What you will do » From the listing below, copy each line where "ggle" occurs.

Task material »
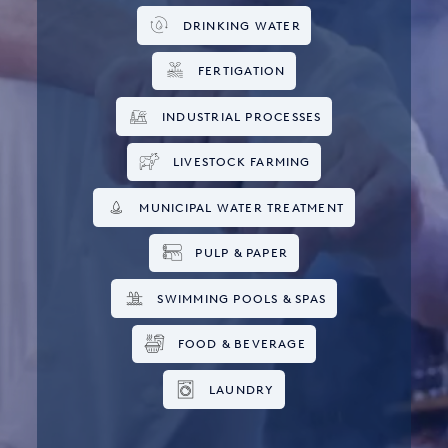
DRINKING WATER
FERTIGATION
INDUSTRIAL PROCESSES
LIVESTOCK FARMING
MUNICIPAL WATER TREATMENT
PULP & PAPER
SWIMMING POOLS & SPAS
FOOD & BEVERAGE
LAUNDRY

--

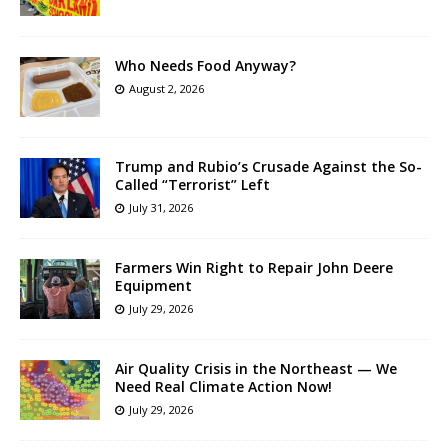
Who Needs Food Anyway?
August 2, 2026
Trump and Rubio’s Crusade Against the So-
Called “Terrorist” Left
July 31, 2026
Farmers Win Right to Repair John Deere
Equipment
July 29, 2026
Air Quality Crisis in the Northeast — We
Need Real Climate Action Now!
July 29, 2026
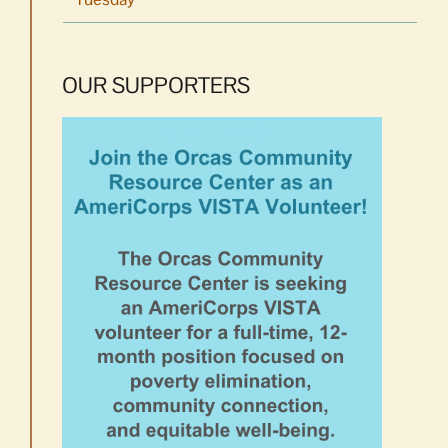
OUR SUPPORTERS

==

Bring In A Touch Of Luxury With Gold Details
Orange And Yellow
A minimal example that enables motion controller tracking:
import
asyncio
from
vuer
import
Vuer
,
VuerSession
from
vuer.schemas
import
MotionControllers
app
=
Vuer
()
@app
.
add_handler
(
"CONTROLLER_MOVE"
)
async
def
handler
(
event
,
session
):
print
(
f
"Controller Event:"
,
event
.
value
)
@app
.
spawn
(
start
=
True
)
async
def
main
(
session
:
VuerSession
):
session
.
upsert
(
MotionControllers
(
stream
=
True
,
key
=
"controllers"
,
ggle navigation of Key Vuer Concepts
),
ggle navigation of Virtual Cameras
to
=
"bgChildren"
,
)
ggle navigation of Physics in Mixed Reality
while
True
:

Response area »
ggle navigation of Key Vuer Concepts
ggle navigation of Virtual Cameras
ggle navigation of Physics in Mixed Reality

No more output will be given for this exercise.